Xu Jiuzhen, chairman and ultimate controller of Shanghai Aladdin Biochemical Technology Co., Ltd. (stock code 688179), has filed a plan to sell up to 3 million shares — roughly 0.9% of the company’s issued capital — through block trades over a three‑month window beginning 15 trading days after the announcement. At Aladdin’s prevailing price this winter, the maximum proceeds would be about ¥50 million, a modest sum relative to the company’s ¥57.3 billion market capitalisation but significant as a signal from the controlling shareholder.
Aladdin, long billed in Chinese markets as a leading maker of scientific reagents, released 2025 preliminary results showing a 28.7% rise in revenue to ¥686 million and a modest 4.8% increase in net profit attributable to the parent company.

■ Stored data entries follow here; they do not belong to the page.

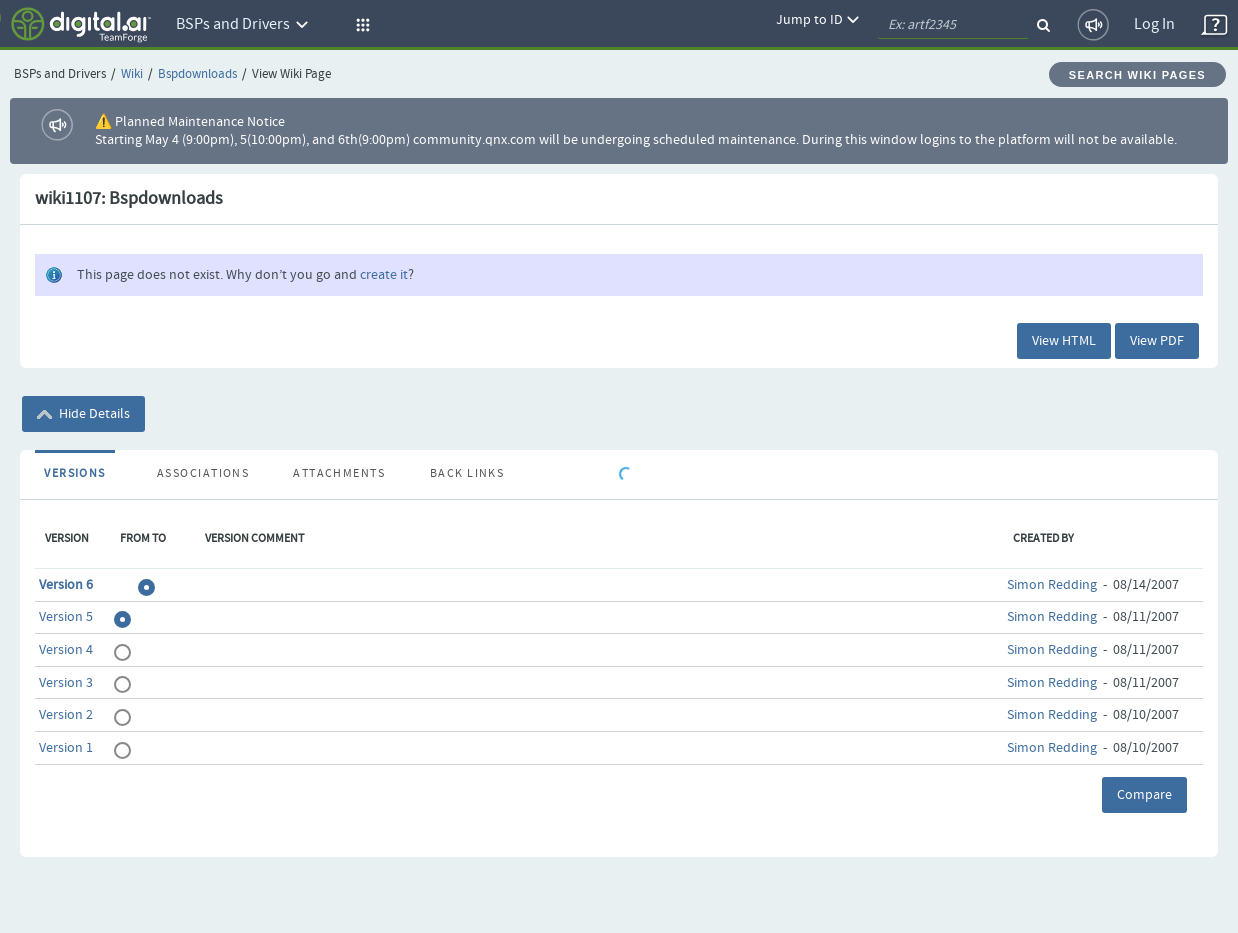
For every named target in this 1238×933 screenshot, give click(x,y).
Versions (75, 474)
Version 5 (66, 617)
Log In (1154, 24)
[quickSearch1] (953, 25)
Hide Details (83, 414)
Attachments (339, 474)
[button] (360, 25)
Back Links (467, 474)
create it (384, 275)
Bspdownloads (197, 74)
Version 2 (66, 715)
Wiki (132, 74)
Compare (1144, 795)
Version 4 (66, 650)
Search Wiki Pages (1137, 75)
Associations (203, 474)
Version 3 (66, 683)
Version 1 (66, 748)
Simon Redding (1052, 585)
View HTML (1064, 341)
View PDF (1157, 341)
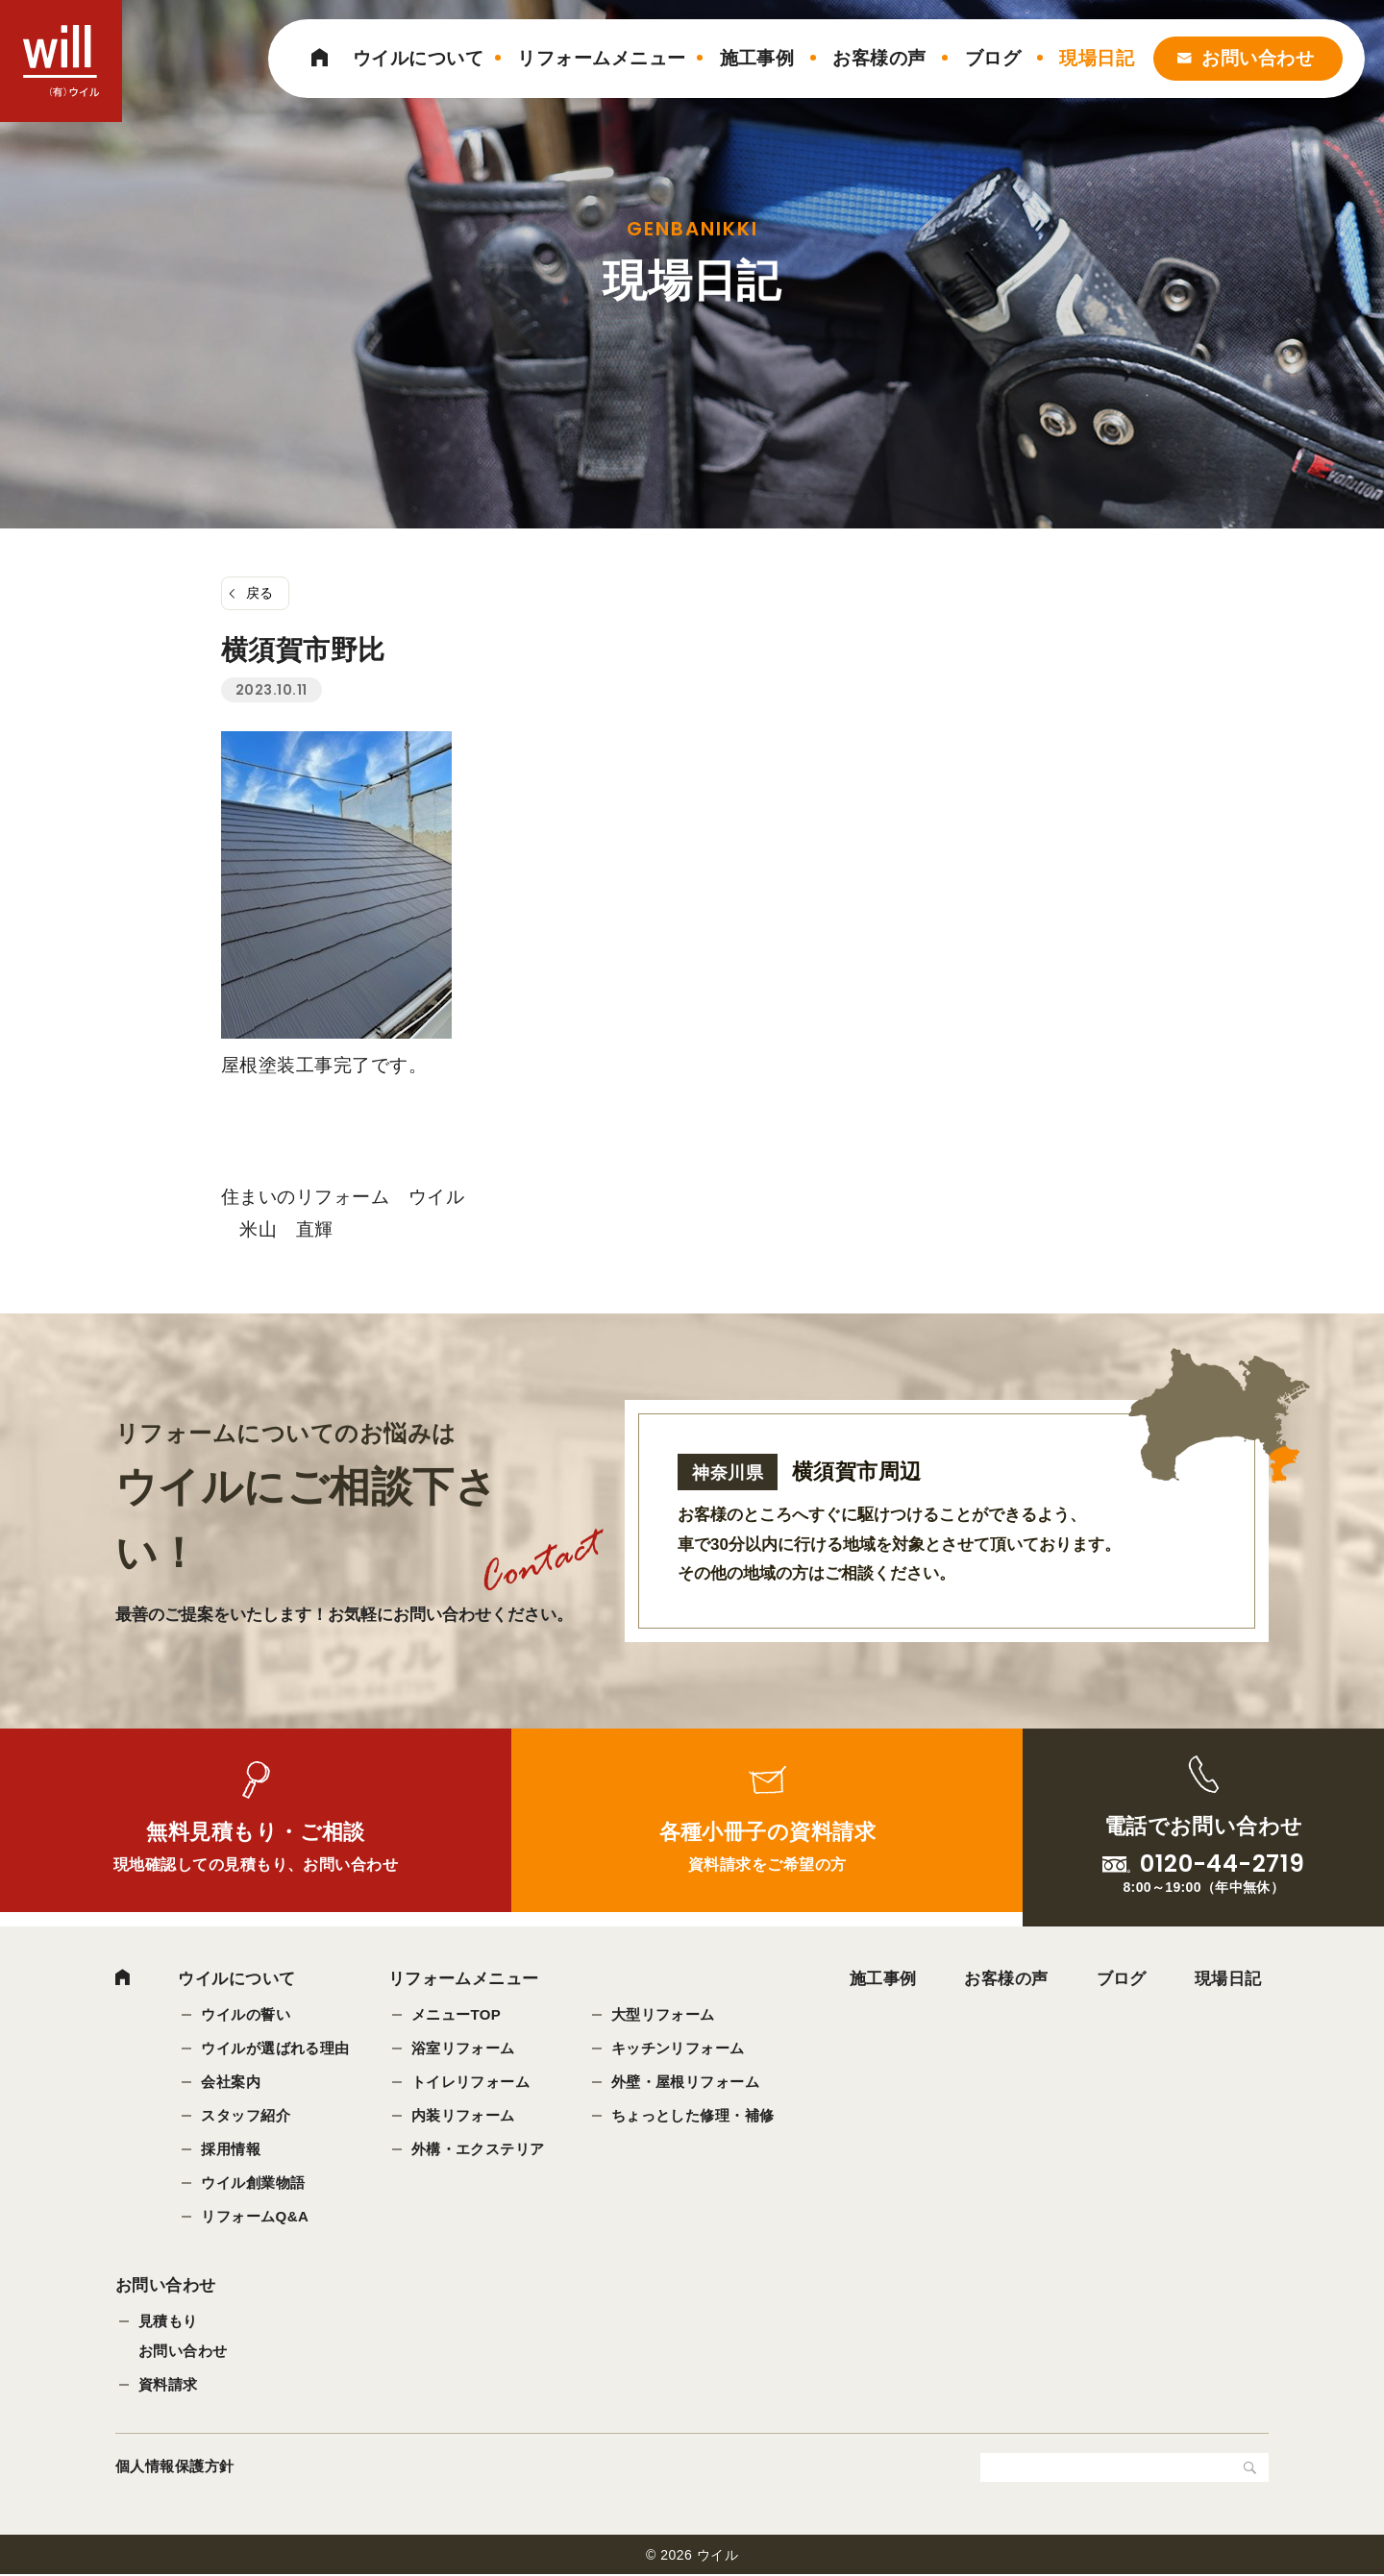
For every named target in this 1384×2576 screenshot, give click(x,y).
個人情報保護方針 (175, 2468)
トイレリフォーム (471, 2081)
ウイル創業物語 (253, 2182)
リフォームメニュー (601, 58)
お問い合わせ (1257, 58)
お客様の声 (879, 58)
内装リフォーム (463, 2115)
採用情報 (230, 2149)
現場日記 (1096, 58)
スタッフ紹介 (245, 2115)
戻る (260, 593)
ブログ (993, 58)
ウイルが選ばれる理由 (275, 2048)
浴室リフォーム (463, 2048)
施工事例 (757, 58)
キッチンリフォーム (678, 2048)
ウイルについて (418, 58)
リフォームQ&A (255, 2216)
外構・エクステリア (478, 2149)
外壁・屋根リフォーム (685, 2081)
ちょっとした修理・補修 (693, 2115)
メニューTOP (456, 2014)
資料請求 (168, 2386)
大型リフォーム (663, 2014)
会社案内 (230, 2081)
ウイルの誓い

Profit growth accelerated in the second half of the year, with fourth‑quarter net profit up 74% year‑on‑year, which underscores that the planned sale comes amid improving operational performance rather than a collapse in fundamentals.
The planned reduction follows earlier disposals by the company’s employee shareholding platform, Jingzhen Culture, which completed a 2.4 million‑share sale via regular trading. Corporate filings also show a reorganisation of shares held by Jingzhen’s partners after the platform’s dissolution and highlight close family and business ties: Xu and his wife hold full ownership of a related supply‑chain firm, and Xu’s spouse is an executive partner in Jingzhen’s affairs. These ownership structures are common in China but complicate assessments of whether such sales reflect personal liquidity needs or a strategic recalibration.
From a market‑micro perspective, the seller plans to use block trades, a route that typically reduces market impact and signalling compared with open market sales. The maximum disposal represents less than 1% of the company’s outstanding stock and should not materially affect long‑term valuation if investors focus on earnings momentum and the growing domestic demand for research reagents. Nonetheless, repeated insider sell‑downs can erode investor confidence in governance and management’s alignment with minority shareholders.
For the broader reagents sector, Aladdin’s performance matters as an indicator of steady demand for laboratory consumables in China’s research and biotech industries. The company benefits from scale in reagent production and distribution, but it faces intense competition, pricing pressure, and the need to sustain R&D investment to protect margins. How management deploys capital — including whether insiders are converting holdings into personal cash rather than funding growth initiatives — will shape investor perceptions going forward.
In short, this is a liquidity move by a founder at a time of improving operational metrics. Economically it is small; symbolically it is meaningful. Investors will be watching both the transaction mechanics and whether further insider reductions follow, as those developments will speak to confidence in the company’s medium‑term strategy and governance.